By Nick Bryant
Copyright theage
The “Western refugee” is how the Financial Times columnist Janan Ganesh describes “rich-world citizens” who flee their well-heeled homelands to escape the chaos and uncertainty of this topsy-turvy world. In Australia, I run into them all the time. Compatriots who took flight from “Brexit Britain” and fear Nigel Farage, its prime architect, might become the next prime minister. French expats fretful that Marine Le Pen’s protege, Jordan Bardella, could win the 2027 presidential election. Americans alarmed by Donald Trump’s authoritarianism.
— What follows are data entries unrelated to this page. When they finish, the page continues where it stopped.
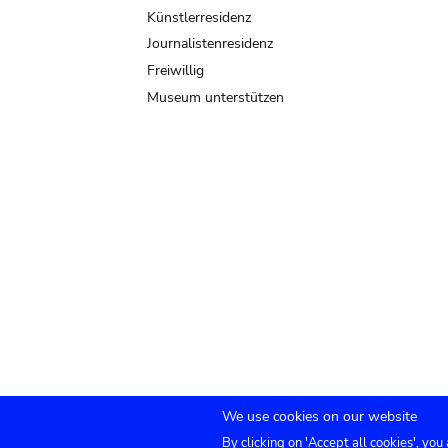
Künstlerresidenz
Journalistenresidenz
Freiwillig
Museum unterstützen
We use cookies on our website
By clicking on 'Accept all cookies', you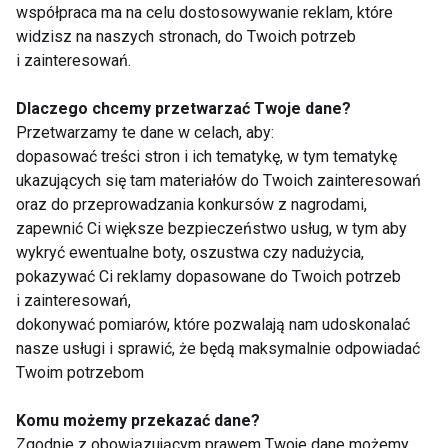
współpraca ma na celu dostosowywanie reklam, które
widzisz na naszych stronach, do Twoich potrzeb
i zainteresowań.
Zdrowe nawyki
Dlaczego chcemy przetwarzać Twoje dane?
Przetwarzamy te dane w celach, aby:
żywieniowe
dopasować treści stron i ich tematykę, w tym tematykę
ukazujących się tam materiałów do Twoich zainteresowań
oraz do przeprowadzania konkursów z nagrodami,
zapewnić Ci większe bezpieczeństwo usług, w tym aby
wykryć ewentualne boty, oszustwa czy nadużycia,
pokazywać Ci reklamy dopasowane do Twoich potrzeb
i zainteresowań,
dokonywać pomiarów, które pozwalają nam udoskonalać
Drugie śniadanie dla
Co trzeci uczeń
nasze usługi i sprawić, że będą maksymalnie odpowiadać
dziecka do szkoły -
wychodzi z domu bez
Twoim potrzebom
przepisy
śniadania!
Komu możemy przekazać dane?
Zgodnie z obowiązującym prawem Twoje dane możemy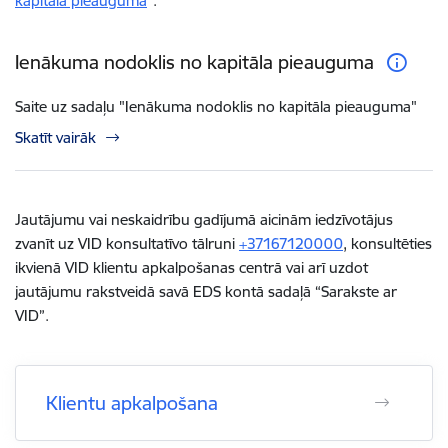
kapitāla pieauguma
”.
Ienākuma nodoklis no kapitāla pieauguma
Saite uz sadaļu "Ienākuma nodoklis no kapitāla pieauguma"
Skatīt vairāk
Jautājumu vai neskaidrību gadījumā aicinām iedzīvotājus
zvanīt uz VID konsultatīvo tālruni
+37167120000
, konsultēties
ikvienā VID klientu apkalpošanas centrā vai arī uzdot
jautājumu rakstveidā
savā EDS kontā
sadaļā “Sarakste ar
VID”.
Klientu apkalpošana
I recognise the type because I am something of a “Western refugee”. Someone who did not want to continue raising kids in the United States because of the scourge of unchecked gun violence and a politics unhinged. Someone who feared, after the storming of the US Capitol, that political violence would become almost as marked a feature of American life as school shootings. When, seven weeks after the January 6 insurrection, I watched Donald Trump feted at a conservative conference in Florida like a Roman general returning triumphant from the scene of a noble victory, I knew we were witnessing the stirrings of his restoration.
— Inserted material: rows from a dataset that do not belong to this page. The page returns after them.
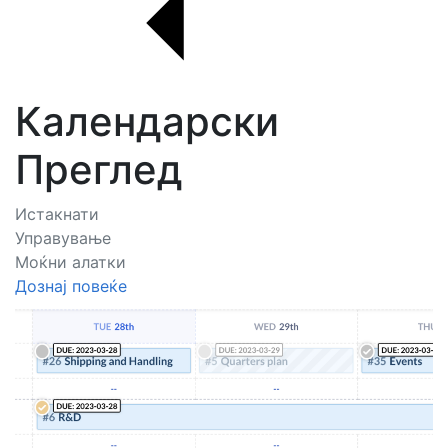
Календарски
Преглед
Истакнати
Управување
Моќни алатки
Дознај повеќе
As a study in contrasts, often I tell the story of flying into Sydney one morning from Los Angeles and turning on breakfast television. On the muted screen, a reporter with a perturbed look was outside a school in Adelaide. In America, I would have been watching the aftermath of the latest school shooting (so far in 2025, there have been more than 90). In Adelaide that morning, a burglary in a neighbouring street had prompted a school lockdown.
Other examples abound. Here, the economic meltdown caused by the collapse of Lehman Brothers in 2008 was labelled the Global Financial Crisis. Elsewhere, it was called the Great Recession, which again spoke of our happy isolation. Recession-free for almost 30 years, no wonder Australia is so enticing for “Western refugees”. Not just a lucky country but “the Lucky Country”. Few new arrivals would know how a shibboleth, taken at face value overseas, started life as the title of a scorching polemic.